PESCARA: SCONTRO TRA I MAGISTRATI E D’ALFONSO A COLPI DI COMUNICATI STAMPA

l’Associazione nazionale magistrati (Anm) d’Abruzzo riferisce di una sua “profonda preoccupazione” per attacchi, attraverso mezzi social, da parte del deputato Luciano D’Alfonso, del Partito democratico, verso “Andrea Di Giovanni, magistrato della Procura della Repubblica presso il Tribunale di Pescara”.

D’Alfonso si è più volte espresso “su vicende giudiziarie in fase di indagini preliminari oppure nelle quali è stata esercitata l’azione penale ovvero è in corso l’istruttoria dibattimentale, descrivendo il dott. Di Giovanni con soprannomi, ha adombrato, a tacere dello sgradevole accenno a stanze buie, che lo stesso abbia svolto la propria attività allo scopo di ottenere se non convenienze quantomeno consenso. La Giunta dell’Ans, esprimendo vicinanza e solidarietà al dott. Andrea Di Giovanni auspica la fine di tali ingiustificate aggressioni che peraltro si è certi non condizionino in maniera alcuna l’operato dei Magistrati”.

D’Alfonso, parlando del magistrato, non citandolo in maniera esplicita, parla della “figura che, in ragione di un contratto elevatissimo con lo Stato, delicatissimo come funzione, ritiene di dover stupire, ingigantire, meravigliare, fare in modo di rendersi quasi una infrastruttura della città e della società, spero non per ottenere convenienze, ma per avere consenso”.

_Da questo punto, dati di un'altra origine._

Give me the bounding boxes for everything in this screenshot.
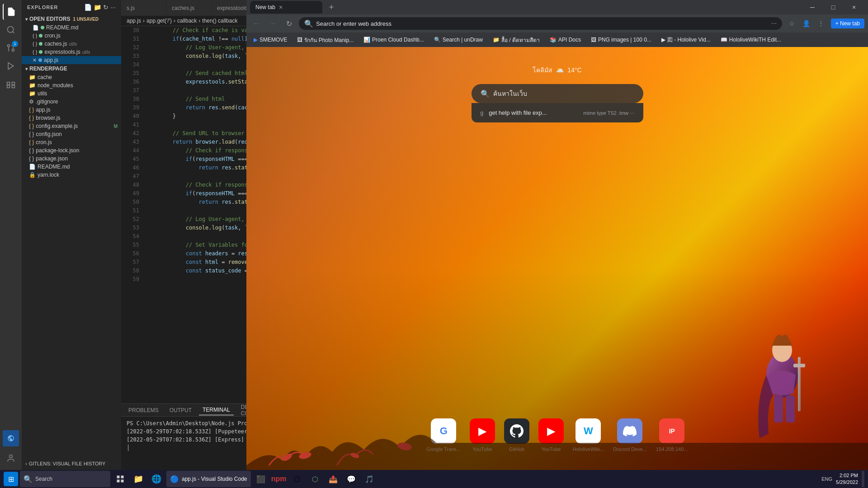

La riposta del deputato del piddì non si fa attendere e D’Alfonso scrive che:” L’Anm ha ragione, e non potrebbe essere altrimenti; io, per parte mia, ho esposto le ragioni che mi sono state evidenziate e circostanziate. Nelle mie interviste ho voluto rendere pubblici elementi certi e fatti che meritano di essere noti non solo a una cerchia ristretta ma alla pubblica opinione che ha diritto a essere informata.

E’ un fatto che si sia cercato contro l’ordinamento di conoscere il contenuto delle mie conversazioni whatsapp, che io avrei messo volentieri a disposizione se solo mi fosse stato chiesto. E’ contro tutto quello che io avrei anche solo immaginato che chi conduce un’indagine abbia voluto professarsi “il solo panzer della Procura”, una dichiarazione certamente inopportuna e improbabile. Semmai si potrebbe dire che meno panzer produrrebbero meno panzane in giro.

Se fosse gradito un suggerimento, osserverei questo: se chi fa queste dichiarazioni si concentrasse di meno su di sé, sarebbe meno probabile la circolazione di materie coperte da segreto istruttorio. Sulle stanze buie ci sarà modo di precisare nel merito e nel dettaglio, sempre volendo adempiere al dovere di rendere noto tutto quello che ha valore pubblico nella nostra comunità e di difendere così le stesse istituzioni democratiche, inclusa la magistratura, nei confronti della quale esprimo il rispetto doveroso e convinto di sincero democratico.”